Blueprint Implementation (Transcription)

The transcription node takes raw audio data and returns a string. You can easily chain TTS and STT nodes together to perform a full round-trip test.

Blueprint Transcription Example — A Blueprint graph showing how to convert audio data into a transcribed text string.

The key node is Request OpenAI Transcription From Data. It takes the raw Audio Data byte array as input and, on completion, provides the Transcript as a string.

C++ Implementation (Transcription)

#include "Models/OpenAI/GenOAITranscription.h"
#include "Data/OpenAI/GenOAIAudioStructs.h"

void AMyActor::TranscribeAudio(const TArray<uint8>& AudioData)
{
    if (AudioData.Num() == 0) return;

    // 1. Configure the transcription request
    FGenOAITranscriptionSettings TranscriptionSettings;
    TranscriptionSettings.Model = EOpenAITranscriptionModel::Whisper_1;
    // Optional: Specify language for better accuracy if known
    TranscriptionSettings.Language = TEXT("en");

    // 2. Send the request from the data buffer
    UGenOAITranscription::SendTranscriptionRequestFromData(AudioData, TranscriptionSettings,
        FOnTranscriptionCompletionResponse::CreateLambda([](const FString& Transcript, const FString& ErrorMessage, bool bSuccess)
        {
            if (bSuccess)
            {
                UE_LOG(LogTemp, Log, TEXT("Transcription successful: '%s'"), *Transcript);
            }
        })
    );
}

3. Audio Helper Utilities (`UGenAIAudioUtils`)

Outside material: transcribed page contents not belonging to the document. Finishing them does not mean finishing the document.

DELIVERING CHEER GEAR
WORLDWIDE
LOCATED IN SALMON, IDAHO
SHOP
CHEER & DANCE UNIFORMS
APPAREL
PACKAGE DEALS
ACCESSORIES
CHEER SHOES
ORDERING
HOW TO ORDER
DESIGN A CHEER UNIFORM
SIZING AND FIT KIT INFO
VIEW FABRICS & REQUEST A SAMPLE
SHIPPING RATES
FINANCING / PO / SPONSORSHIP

To simplify audio handling, the plugin includes a powerful set of helper functions available in both C++ and Blueprints. This class, UGenAIAudioUtils, handles the necessary data conversions to get audio into and out of the formats required by AI services.

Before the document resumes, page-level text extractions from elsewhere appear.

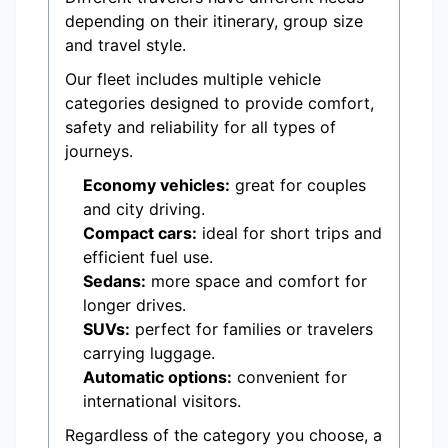
depending on their itinerary, group size
and travel style.
Our fleet includes multiple vehicle
categories designed to provide comfort,
safety and reliability for all types of
journeys.
Economy vehicles:
great for couples
and city driving.
Compact cars:
ideal for short trips and
efficient fuel use.
Sedans:
more space and comfort for
longer drives.
SUVs:
perfect for families or travelers
carrying luggage.
Automatic options:
convenient for
international visitors.
Regardless of the category you choose, a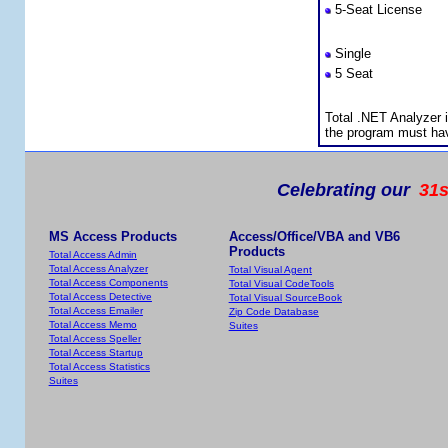
5-Seat License
Premium Support S
Single
5 Seat
Licensing Informat
Total .NET Analyzer 
the program must ha
Celebrating our
31s
MS Access Products
Access/Office/VBA and VB6
Products
Total Access Admin
Total Access Analyzer
Total Visual Agent
Total Access Components
Total Visual CodeTools
Total Access Detective
Total Visual SourceBook
Total Access Emailer
Zip Code Database
Total Access Memo
Suites
Total Access Speller
Total Access Startup
Total Access Statistics
Suites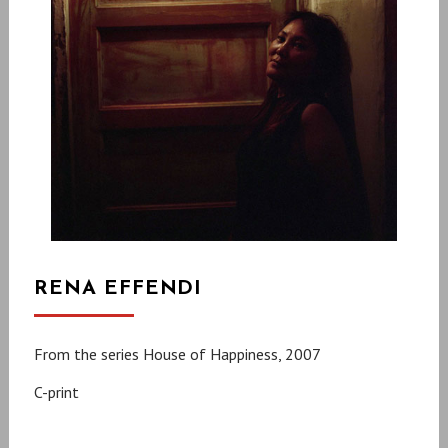
RENA EFFENDI
From the series House of Happiness, 2007
C-print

Here’s a brief overview of the most important functions and when to use them:

Convert PCM Audio To SoundWave:
- What it does: This is the most essential function for TTS. It takes the raw PCM audio data returned by the AI provider and converts it into a standard, playable USoundWave asset.
- When to use it: Always use this after a successful TTS request to make the audio playable in your game.
Convert Audio To PCM16 Mono 24kHz:
- What it does: Converts audio data into the specific format (16-bit, Mono, 24kHz PCM) that many AI transcription services prefer for optimal results.
- When to use it: Use this before sending recorded audio to a transcription service. For example, if you record the player’s microphone at a standard 48kHz stereo, this function will downsample and convert it correctly.
Create Empty Procedural Wave & Queue Audio:
- What they do: These functions are designed for audio streaming. Create... makes an empty, playable sound wave, and Queue... allows you to feed it chunks of audio data as they arrive from a streaming TTS response.
- When to use them: Use these together when implementing real-time, streaming voice generation to get gapless, continuous playback.
Get SoundWave As Raw PCM Bytes:
- What it does: Extracts the raw audio data from an existing USoundWave asset.
- When to use it: Useful if you have pre-existing audio assets in your project that you want to send to a transcription service.

Audio Format Notes

TTS Output: The plugin currently receives audio from providers in raw PCM format. The ConvertPCMAudioToSoundWave utility is essential for making this data playable.
Transcription Input: The transcription nodes accept raw audio data, which should be in a format supported by the provider (e.g., WAV, MP3, M4A). You are responsible for recording or loading audio into a byte array first.